▶
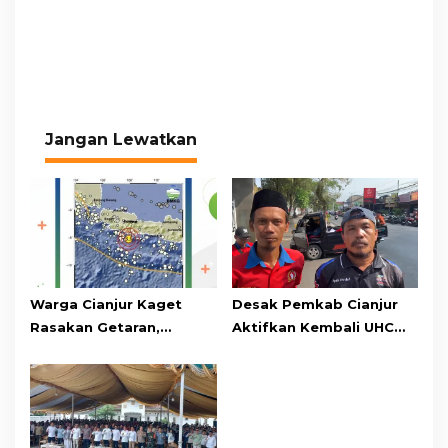
Jangan Lewatkan
Warga Cianjur Kaget
Desak Pemkab Cianjur
Rasakan Getaran,
Aktifkan Kembali UHC
Ternyata Gempa M 5,3
Prioritas, Puluhan Warga
Berpusat di
Unjuk Rasa di Pendopo
Pangandaran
◀
_Activity_. Reproduce the whole listing verbatim and keep all pictures out of it.

_Finished task_.
Jangan Lewatkan
Warga Cianjur Kaget
Desak Pemkab Cianjur
Rasakan Getaran,
Aktifkan Kembali UHC
Ternyata Gempa M 5,3
Prioritas, Puluhan Warga
Berpusat di
Unjuk Rasa di Pendopo
Pangandaran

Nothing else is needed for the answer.